Top of Record extracts

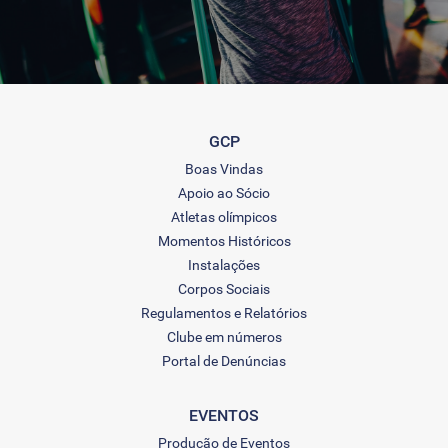
GCP
Boas Vindas
Apoio ao Sócio
Atletas olímpicos
Momentos Históricos
Instalações
Corpos Sociais
Regulamentos e Relatórios
Clube em números
Portal de Denúncias
EVENTOS
Produção de Eventos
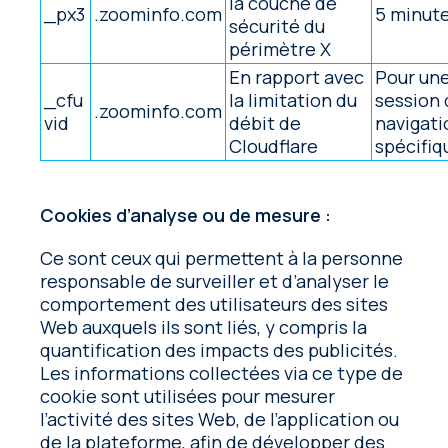
la couche de
_px3
.zoominfo.com
5 minut
sécurité du
périmètre X
En rapport avec
Pour un
_cfu
la limitation du
session
.zoominfo.com
vid
débit de
navigati
Cloudflare
spécifiq
Cookies d’analyse ou de mesure :
Ce sont ceux qui permettent à la personne
responsable de surveiller et d’analyser le
comportement des utilisateurs des sites
Web auxquels ils sont liés, y compris la
quantification des impacts des publicités.
Les informations collectées via ce type de
cookie sont utilisées pour mesurer
l’activité des sites Web, de l’application ou
de la plateforme, afin de développer des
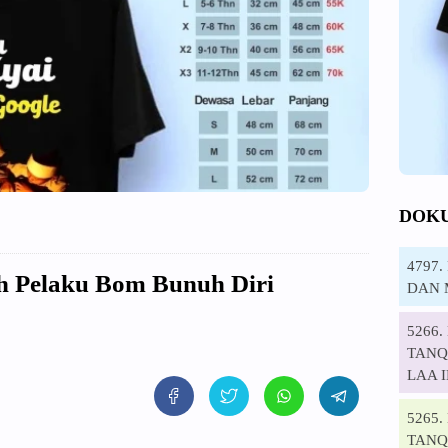
DOK
4797
h Pelaku Bom Bunuh Diri
DAN 
5266
TANQI
LAA 
5265
TANQ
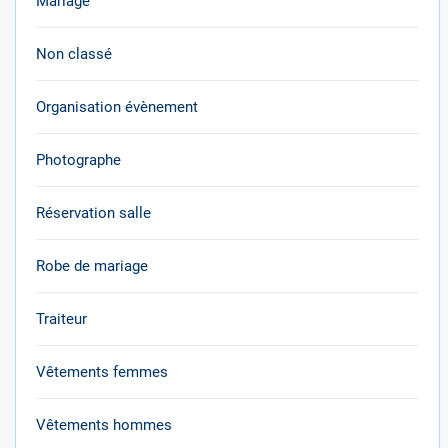
Mariage
Non classé
Organisation évènement
Photographe
Réservation salle
Robe de mariage
Traiteur
Vêtements femmes
Vêtements hommes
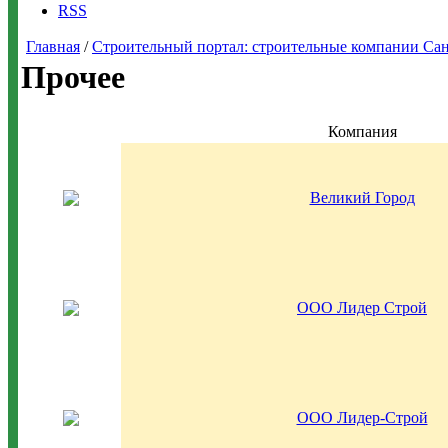
RSS
Главная
/
Строительный портал: строительные компании Санкт-
Прочее
Компания
Великий Город
ООО Лидер Строй
ООО Лидер-Строй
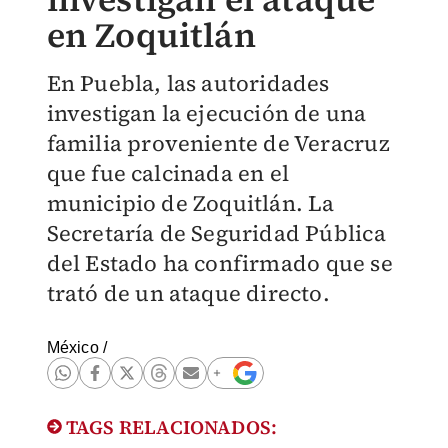
en Zoquitlán
En Puebla, las autoridades
investigan la ejecución de una
familia proveniente de Veracruz
que fue calcinada en el
municipio de Zoquitlán. La
Secretaría de Seguridad Pública
del Estado ha confirmado que se
trató de un ataque directo.
México
/
TAGS RELACIONADOS:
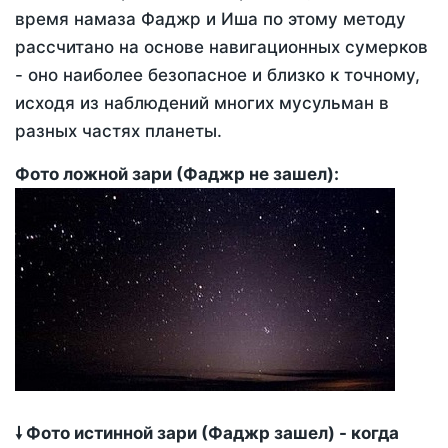
время намаза Фаджр и Иша по этому методу
рассчитано на основе навигационных сумерков
- оно наиболее безопасное и близко к точному,
исходя из наблюдений многих мусульман в
разных частях планеты.
Фото ложной зари (Фаджр не зашел):
🠗 Фото истинной зари (Фаджр зашел) - когда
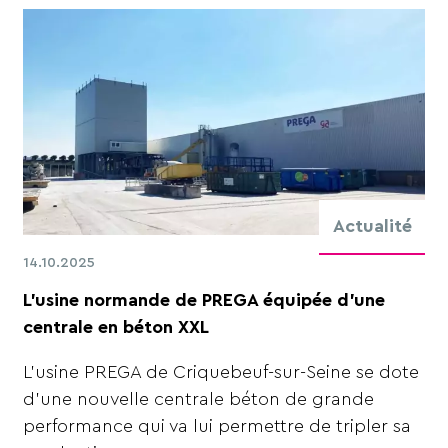
Actualité
14.10.2025
L’usine normande de PREGA équipée d’une
centrale en béton XXL
L'usine PREGA de Criquebeuf-sur-Seine se dote
d’une nouvelle centrale béton de grande
performance qui va lui permettre de tripler sa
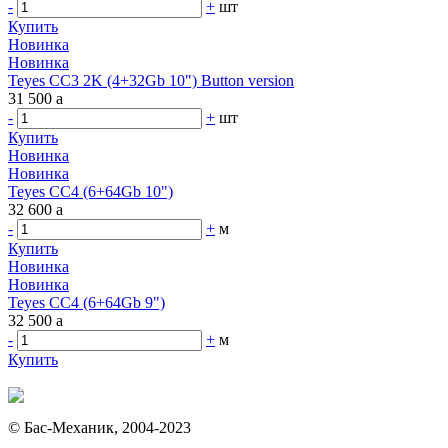
-
+
шт
Купить
Новинка
Новинка
Teyes CC3 2K (4+32Gb 10") Button version
31 500
a
-
+
шт
Купить
Новинка
Новинка
Teyes CC4 (6+64Gb 10")
32 600
a
-
+
м
Купить
Новинка
Новинка
Teyes CC4 (6+64Gb 9")
32 500
a
-
+
м
Купить
© Бас-Механик, 2004-2023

Bottom of Record extracts

Pull out every line of the entries that includes the word "centrale".

centrale en béton XXL
d’une nouvelle centrale béton de grande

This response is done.